▼▼▼
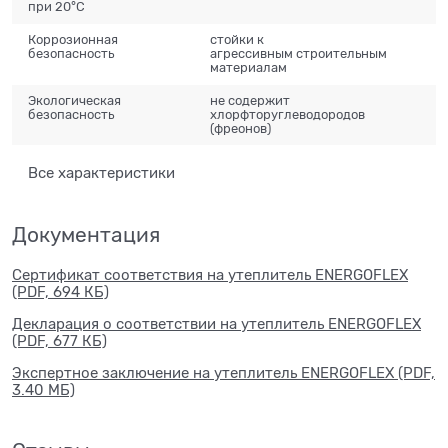
при 20°C
Коррозионная
стойки к
безопасность
агрессивным строительным
материалам
Экологическая
не содержит
безопасность
хлорфторуглеводородов
(фреонов)
Все характеристики
Документация
Сертификат соответствия на утеплитель ENERGOFLEX
(PDF, 694 КБ)
Декларация о соответствии на утеплитель ENERGOFLEX
(PDF, 677 КБ)
Экспертное заключение на утеплитель ENERGOFLEX (PDF,
3.40 МБ)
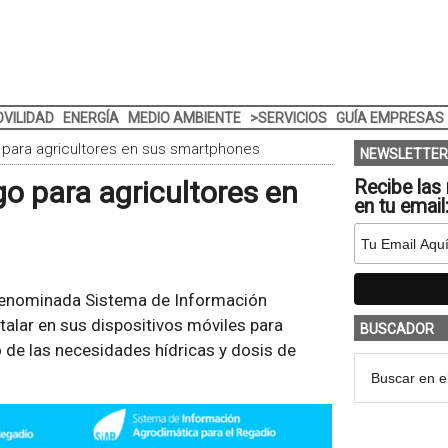
VILIDAD
ENERGÍA
MEDIO AMBIENTE
>SERVICIOS
GUÍA EMPRESAS
 para agricultores en sus smartphones
NEWSLETTER
go para agricultores en
Recibe las 
en tu email
 denominada Sistema de Información
talar en sus dispositivos móviles para
BUSCADOR
 de las necesidades hídricas y dosis de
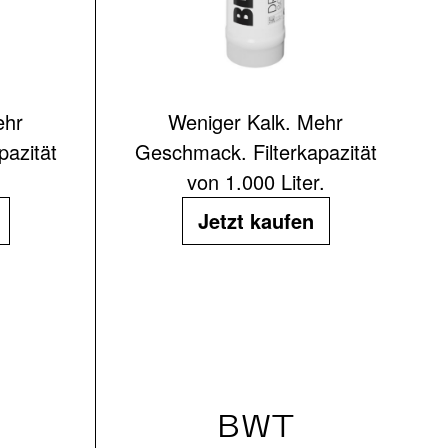
ehr
Weniger Kalk. Mehr
pazität
Geschmack. Filterkapazität
von 1.000 Liter.
Jetzt kaufen
BWT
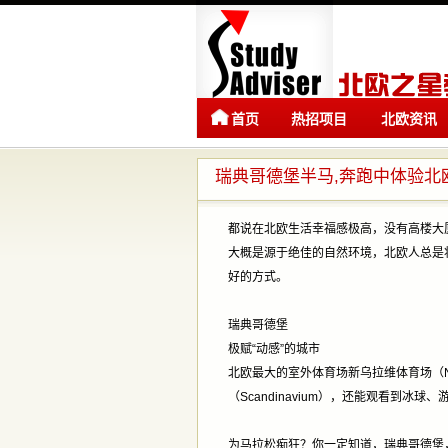
首页
热招项目
北欧资讯
瑞典哥德堡半马,奔跑中体验北
都说在北欧生活幸福感极高，没有高楼大
大概是源于绝佳的自然环境，北欧人总是
好的方式。
瑞典哥德堡
极赋“动感”的城市
北欧最大的室外体育场新乌拉维体育场（Ny
（Scandinavium），还能观看到冰球
为马拉松痴狂？你一定知道，瑞典哥德堡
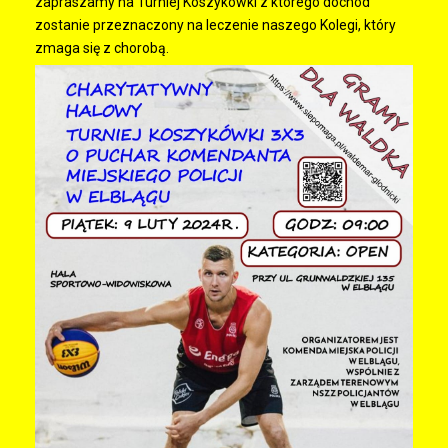
zapraszamy na Turniej Koszykówki z którego dochód
zostanie przeznaczony na leczenie naszego Kolegi, który
zmaga się z chorobą.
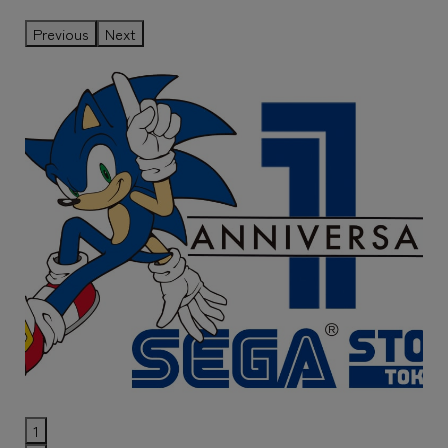
Previous
Next
1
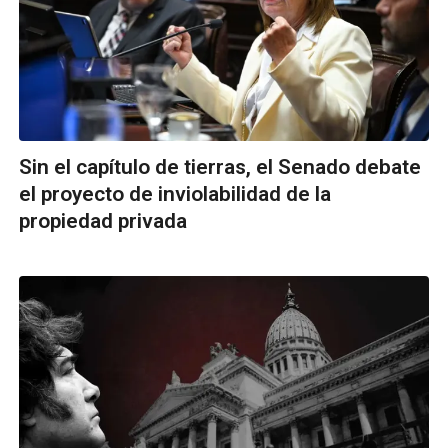
Sin el capítulo de tierras, el Senado debate
el proyecto de inviolabilidad de la
propiedad privada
▲▲▲
For this listing, copy out every line that includes the word "ENERGOFLEX".

» **REPLY**:
Сертификат соответствия на утеплитель ENERGOFLEX
Декларация о соответствии на утеплитель ENERGOFLEX
Экспертное заключение на утеплитель ENERGOFLEX (PDF,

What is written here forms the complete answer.